Greetings Amigos, here we are again to plumb the depths of our pre-cheese excavations. Week three begins . . .
The surrounding vistas of the square provided quite an opportunity to take my pen on a perambulation around the old Daler Rowney A4. In the background you can see the gallery of rancid dairy produce. A stunning ediface, the large window (through which you can spy two gallery devotees checking out some smears of yoghurt on brown paper) sometimes played host to a surprising type of fauna - this room was on occasion flooded with saltwater and filled with great white sharks. An unusual practice but a neccessary prerequisite to claiming an arts grant these days - I myself have two freshwater dolphins slathering about on a thin skin of milk in my parlour, unfortunately I have yet to receive a single cheque for my efforts. The two people wearing hard hats in the foreground are nondescript oiks, let us waste 'non plus de temps sur ils' (as they say in Monaghan.)

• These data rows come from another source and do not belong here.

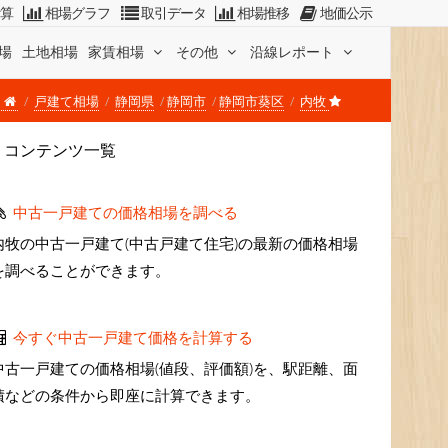
計算
相場グラフ
取引データ
相場推移
地価公示
場
土地相場
家賃相場
その他
沿線レポート
戸建て相場
静岡県
静岡市
静岡市葵区
内牧
コンテンツ一覧
中古一戸建ての価格相場を調べる
内牧の中古一戸建て(中古戸建て住宅)の最新の価格相場
を調べることができます。
今すぐ中古一戸建て価格を計算する
中古一戸建ての価格相場(値段、評価額)を、駅距離、面
積などの条件から即座に計算できます。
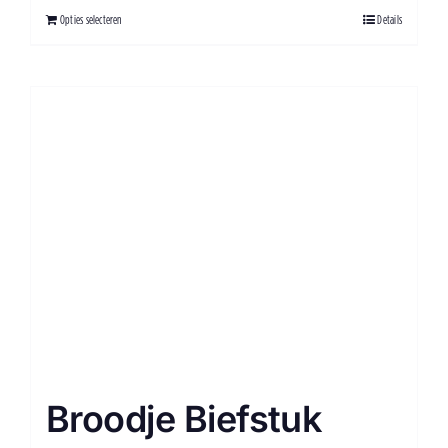
Opties selecteren
Details
Broodje Biefstuk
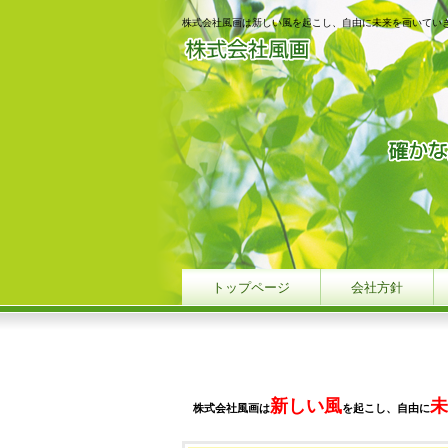
株式会社風画は新しい風を起こし、自由に未来を画いてい
トップページ
会社方針
新しい風
株式会社風画は
を起こし、自由に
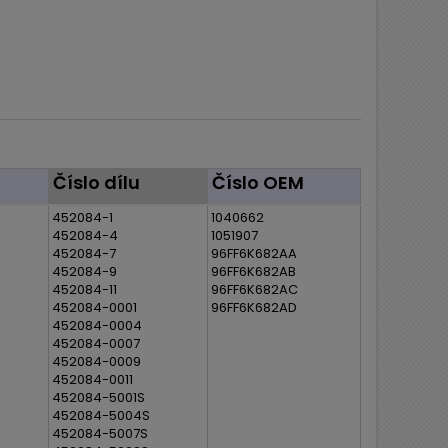
Číslo dílu
Číslo OEM
452084-1
1040662
452084-4
1051907
452084-7
96FF6K682AA
452084-9
96FF6K682AB
452084-11
96FF6K682AC
452084-0001
96FF6K682AD
452084-0004
452084-0007
452084-0009
452084-0011
452084-5001S
452084-5004S
452084-5007S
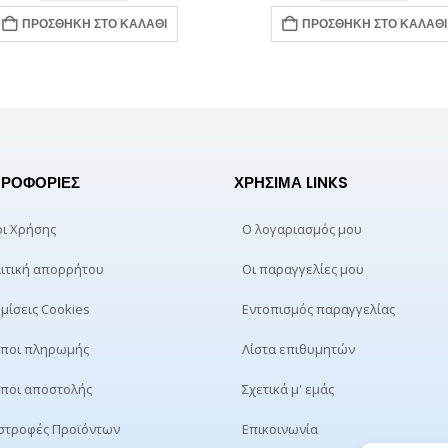
ΠΡΟΣΘΉΚΗ ΣΤΟ ΚΑΛΆΘΙ
ΠΡΟΣΘΉΚΗ ΣΤΟ ΚΑΛΆΘΙ
ΡΟΦΟΡΊΕΣ
ΧΡΉΣΙΜΑ LINKS
ι Χρήσης
Ο λογαριασμός μου
ιτική απορρήτου
Οι παραγγελίες μου
μίσεις Cookies
Εντοπισμός παραγγελίας
ποι πληρωμής
Λίστα επιθυμητών
ποι αποστολής
Σχετικά μ' εμάς
στροφές Προϊόντων
Επικοινωνία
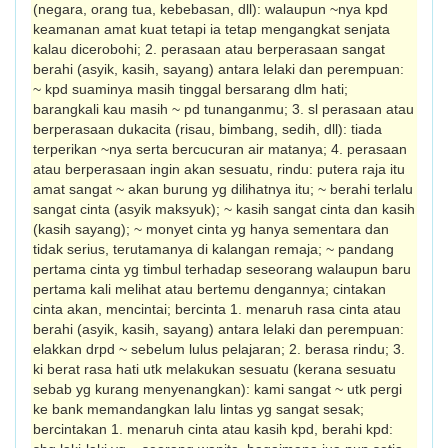
(negara, orang tua, kebebasan, dll): walaupun ~nya kpd
keamanan amat kuat tetapi ia tetap mengangkat senjata
kalau dicerobohi; 2. perasaan atau berperasaan sangat
berahi (asyik, kasih, sayang) antara lelaki dan perempuan:
~ kpd suaminya masih tinggal bersarang dlm hati;
barangkali kau masih ~ pd tunanganmu; 3. sl perasaan atau
berperasaan dukacita (risau, bimbang, sedih, dll): tiada
terperikan ~nya serta bercucuran air matanya; 4. perasaan
atau berperasaan ingin akan sesuatu, rindu: putera raja itu
amat sangat ~ akan burung yg dilihatnya itu; ~ berahi terlalu
sangat cinta (asyik maksyuk); ~ kasih sangat cinta dan kasih
(kasih sayang); ~ monyet cinta yg hanya sementara dan
tidak serius, terutamanya di kalangan remaja; ~ pandang
pertama cinta yg timbul terhadap seseorang walaupun baru
pertama kali melihat atau bertemu dengannya; cintakan
cinta akan, mencintai; bercinta 1. menaruh rasa cinta atau
berahi (asyik, kasih, sayang) antara lelaki dan perempuan:
elakkan drpd ~ sebelum lulus pelajaran; 2. berasa rindu; 3.
ki berat rasa hati utk melakukan sesuatu (kerana sesuatu
sebab yg kurang menyenangkan): kami sangat ~ utk pergi
ke bank memandangkan lalu lintas yg sangat sesak;
bercintakan 1. menaruh cinta atau kasih kpd, berahi kpd:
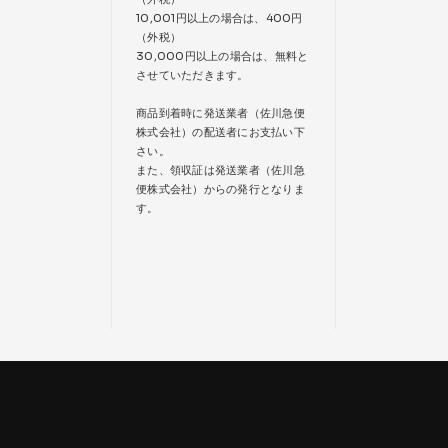
10,001円以上の場合は、400円
（外税）
30,000円以上の場合は、無料と
させていただきます。
商品到着時に発送業者（佐川急便
株式会社）の配送者にお支払い下
さい。
また、領収証は発送業者（佐川急
便株式会社）からの発行となりま
す。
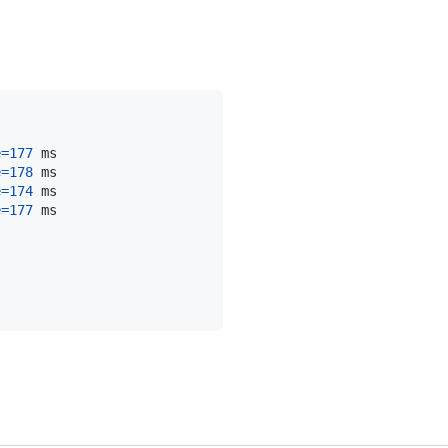
e
=
177
e
=
178
e
=
174
e
=
177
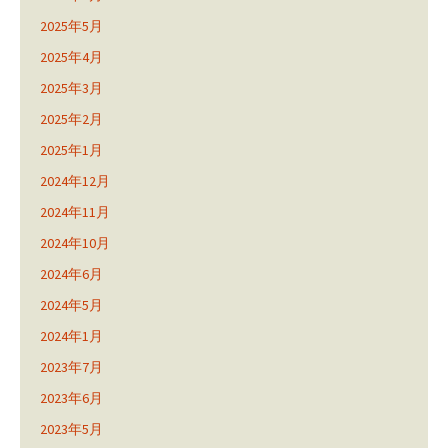
2025年5月
2025年4月
2025年3月
2025年2月
2025年1月
2024年12月
2024年11月
2024年10月
2024年6月
2024年5月
2024年1月
2023年7月
2023年6月
2023年5月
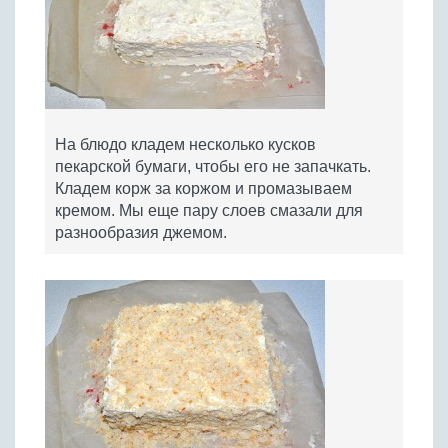
На блюдо кладем несколько кусков
пекарской бумаги, чтобы его не запачкать.
Кладем корж за коржом и промазываем
кремом. Мы еще пару слоев смазали для
разнообразия джемом.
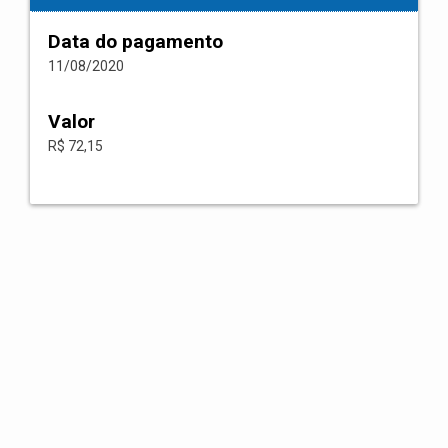
Data do pagamento
11/08/2020
Valor
R$ 72,15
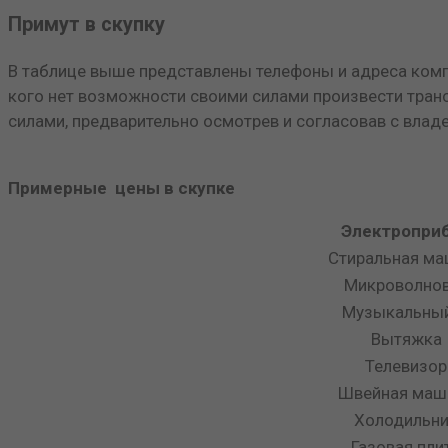
Примут в скупку
В таблице выше представлены телефоны и адреса комп
кого нет возможности своими силами произвести транс
силами, предварительно осмотрев и согласовав с влад
Примерные цены в скупке
Электропри
Стиральная ма
Микроволно
Музыкальный
Вытяжка
Телевизор
Швейная маш
Холодильн
Газовая пли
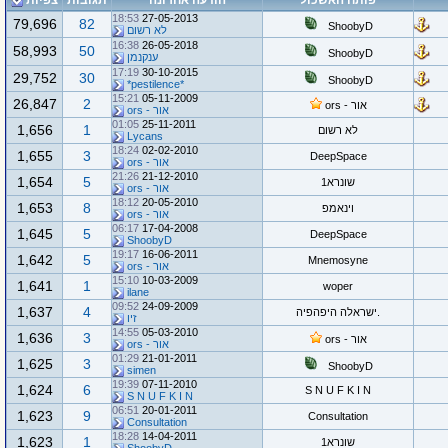
פותח האשכול
הודעה אחרונה
תגובות
צפיות
18:53
27-05-2013
79,696
82
ShoobyD
לא רשום
16:38
26-05-2018
58,993
50
ShoobyD
ענקנמן
17:19
30-10-2015
29,752
30
ShoobyD
*pestilence*
15:21
05-11-2009
26,847
2
אור - ors
אור - ors
01:05
25-11-2011
1,656
1
לא רשום
Lycans
18:24
02-02-2010
1,655
3
DeepSpace
אור - ors
21:26
21-12-2010
1,654
5
שונרא1
אור - ors
18:12
20-05-2010
1,653
8
וינאמפ
אור - ors
06:17
17-04-2008
1,645
5
DeepSpace
ShoobyD
19:17
16-06-2011
1,642
5
Mnemosyne
אור - ors
15:10
10-03-2009
1,641
1
woper
ilane
09:52
24-09-2009
1,637
4
.ישראלה היפהפיה
זיו
14:55
05-03-2010
1,636
3
אור - ors
אור - ors
01:29
21-01-2011
1,625
3
ShoobyD
simen
19:39
07-11-2010
1,624
6
S N U F K I N
S N U F K I N
06:51
20-01-2011
1,623
9
Consultation
Consultation
18:28
14-04-2011
1,623
1
שונרא1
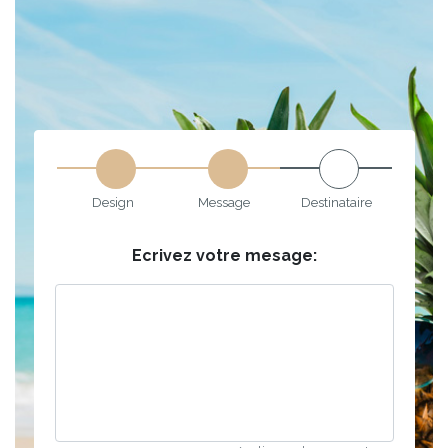
Design
Message
Destinataire
Ecrivez votre mesage:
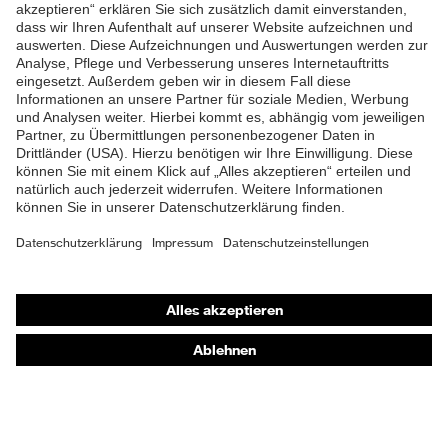
ZUM NEWSLETTER ANMELDEN
Shops
Online-Shop für B2B-Kunden
Online-Shop für Personaldienstleister
Online-Shop für Laserschutzprodukte
uvex Optik Shop Fürth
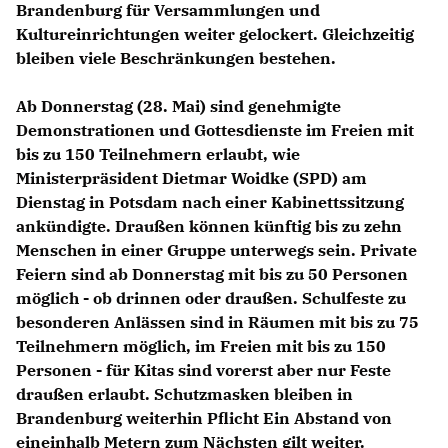
Brandenburg für Versammlungen und
Kultureinrichtungen weiter gelockert. Gleichzeitig
bleiben viele Beschränkungen bestehen.
Ab Donnerstag (28. Mai) sind genehmigte
Demonstrationen und Gottesdienste im Freien mit
bis zu 150 Teilnehmern erlaubt, wie
Ministerpräsident Dietmar Woidke (SPD) am
Dienstag in Potsdam nach einer Kabinettssitzung
ankündigte.
Draußen können künftig bis zu zehn
Menschen in einer Gruppe unterwegs sein. Private
Feiern sind ab Donnerstag mit bis zu 50 Personen
möglich - ob drinnen oder draußen. Schulfeste zu
besonderen Anlässen sind in Räumen mit bis zu 75
Teilnehmern möglich, im Freien mit bis zu 150
Personen - für Kitas sind vorerst aber nur Feste
draußen erlaubt. Schutzmasken bleiben in
Brandenburg weiterhin Pflicht Ein Abstand von
eineinhalb Metern zum Nächsten gilt weiter.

Oh the lee, oh the lee, oh the sweet Rosie Lee, long may it flow between you and me. You can't beat a good cuppa, can you? I remember well when the wind howled outside and we huddled together in the tea hut and wee Nially Colfer was nestled on Herr Hayden's lap and Herr Hayden ruffled wee Nially's hair and said 'Will you do a turn.' 'A what?' Says Wee Nially. 'Will you not give us a recitation and you with such a lovely voice dangling off your larynx,' says Herr Hayden. 'Oh I won't,' says Nially with a blush the colour of a splattered punnet of strawberries. 'Oh go on do, for all the grand boys and girls here today,' says Herr Hayden and we all looked at the Colferoo with visages teetering with expectation and sure what could he do but give that fine smile of his and pronounce 'Begor, in troth I will!' And with that Herr hayden slid his shovels of hands under Wee Nially's uxters and swung him onto the tabletop. Nially first composed himself by dusting the crumbs off his short pants then he lifted his eyes to heaven and gave a look as if the muses were weeping into his very soul. His right hand went onto his hip, his left hand pointed skywards and he then recited his immortal party piece: 'I'm a little teapot, short and stout . . .' By the time it had ended there wasn't a dry eye in the teahut. 'The Chairman' Kerins was so enthused by it all he stripped to the waist and bolted out onto the street screaming 'Ave Maria.' Truly if and Icelandic Eadda was ever composed with more power in it's words then I have yet to hear it.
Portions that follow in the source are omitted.